___ DATA LISTING ___

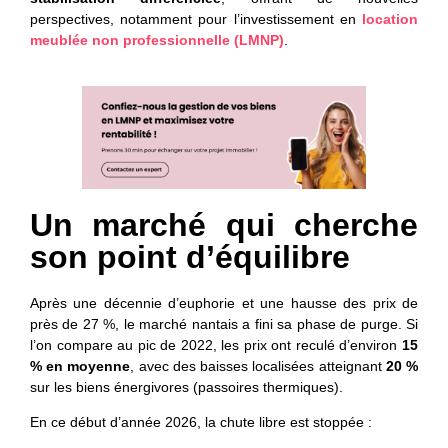
perspectives, notamment pour l’investissement en
location
meublée non professionnelle (LMNP)
.
Un marché qui cherche
son point d’équilibre
Après une décennie d’euphorie et une hausse des prix de
près de 27 %, le marché nantais a fini sa phase de purge. Si
l’on compare au pic de 2022, les prix ont reculé d’environ
15
% en moyenne
, avec des baisses localisées atteignant
20 %
sur les biens énergivores (passoires thermiques).
En ce début d’année 2026, la chute libre est stoppée :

___

Reprint exactly, and only, the lines running from the one containing "l’on compare au" through the last line of the listing above.

l’on compare au pic de 2022, les prix ont reculé d’environ
15
% en moyenne
, avec des baisses localisées atteignant
20 %
sur les biens énergivores (passoires thermiques).
En ce début d’année 2026, la chute libre est stoppée :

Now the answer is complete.